Hoe succesvol zijn tocolytische medicijnen?
Er is niet aangetoond dat tocolytische medicatie de toediening gedurende een aanzienlijke periode consequent vertraagt.
Tocolytische medicijnen kunnen de bevalling echter minstens een korte tijd (meestal een paar dagen) vertragen. Dit geeft meestal voldoende tijd om een kuur met steroïden te krijgen. De injecties met corticosteroïden verminderen de risico's voor uw baby als ze vroeg aankomen.
Wie mag geen tocolytische medicijnen gebruiken?
Vrouwen mogen geen tocolytische medicijnen gebruiken als de risico's van het gebruik van de medicijnen opwegen tegen de voordelen.

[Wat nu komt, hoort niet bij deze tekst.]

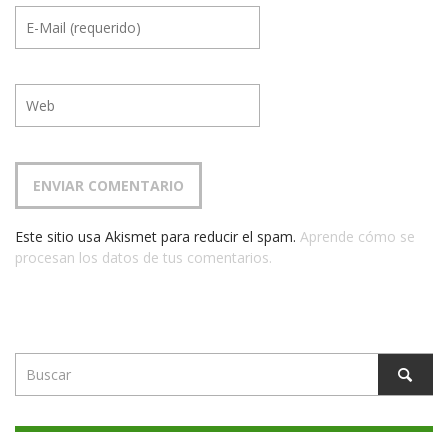
Este sitio usa Akismet para reducir el spam.
Aprende cómo se
procesan los datos de tus comentarios.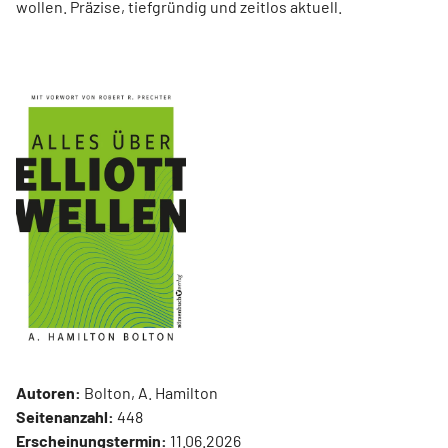
wollen. Präzise, tiefgründig und zeitlos aktuell.
Autoren:
Bolton, A. Hamilton
Seitenanzahl:
448
Erscheinungstermin:
11.06.2026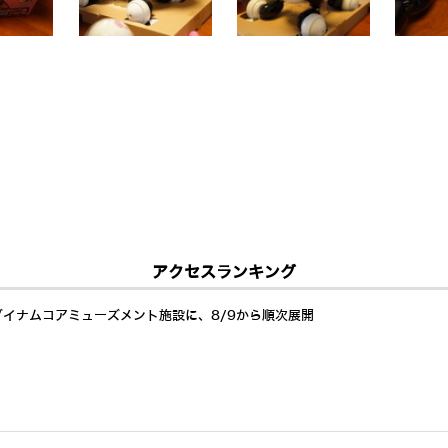
アクセスランキング
ダイナムコアミューズメント施設に、8/9から順次展開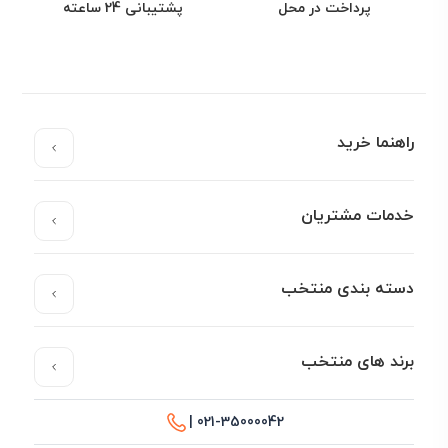
پرداخت در محل
پشتیبانی 24 ساعته
راهنما خرید
خدمات مشتریان
دسته بندی منتخب
برند های منتخب
021-35000042 |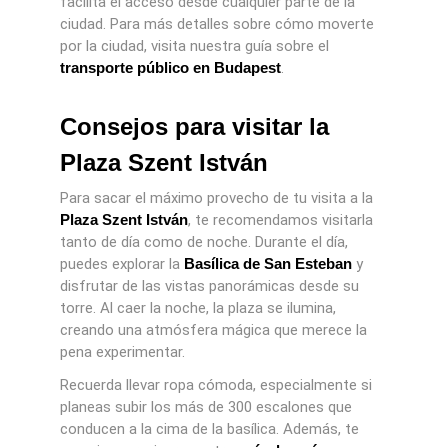
facilita el acceso desde cualquier parte de la
ciudad. Para más detalles sobre cómo moverte
por la ciudad, visita nuestra guía sobre el
transporte público en Budapest
.
Consejos para visitar la
Plaza Szent István
Para sacar el máximo provecho de tu visita a la
Plaza Szent István
, te recomendamos visitarla
tanto de día como de noche. Durante el día,
puedes explorar la
Basílica de San Esteban
y
disfrutar de las vistas panorámicas desde su
torre. Al caer la noche, la plaza se ilumina,
creando una atmósfera mágica que merece la
pena experimentar.
Recuerda llevar ropa cómoda, especialmente si
planeas subir los más de 300 escalones que
conducen a la cima de la basílica. Además, te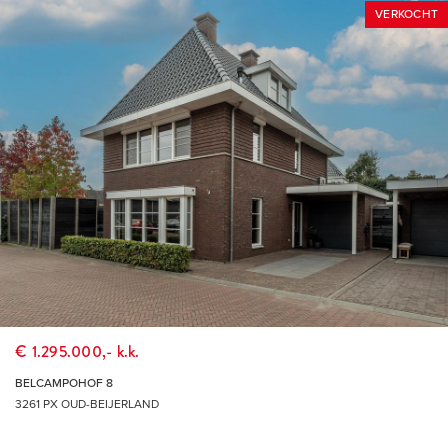
VERKOCHT
€ 1.295.000,- k.k.
BELCAMPOHOF 8
3261 PX OUD-BEIJERLAND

Deze complicaties kunnen zijn: vrouwen met ernstige pre-eclampsie of eclampsie (hoge bloeddruk die zich tijdens de zwangerschap ontwikkelt en complicaties kan veroorzaken), ernstige bloeding (bloeding) of infectie in de baarmoeder (chorioamnionitis).
Tocolytische medicijnen mogen ook niet worden gebruikt als de baby in de baarmoeder is gestorven of als de baby een afwijking heeft die na de bevalling tot de dood zal leiden.
In andere situaties kan een arts voorzichtig zijn met het gebruik van tocolytische medicijnen, maar kan deze voorschrijven omdat de voordelen opwegen tegen de risico's. Deze situaties kunnen zijn wanneer de moeder:
- milde pre-eclampsie
- relatief stabiele bloeding tijdens het tweede of derde trimester
- ernstige medische aandoeningen
- een baarmoederhals die al 4 tot 6 centimeter of meer is verwijd
De arts kan nog steeds tocolytica gebruiken als de baby een abnormale hartslag heeft (zoals weergegeven op de foetale monitor) of langzame groei.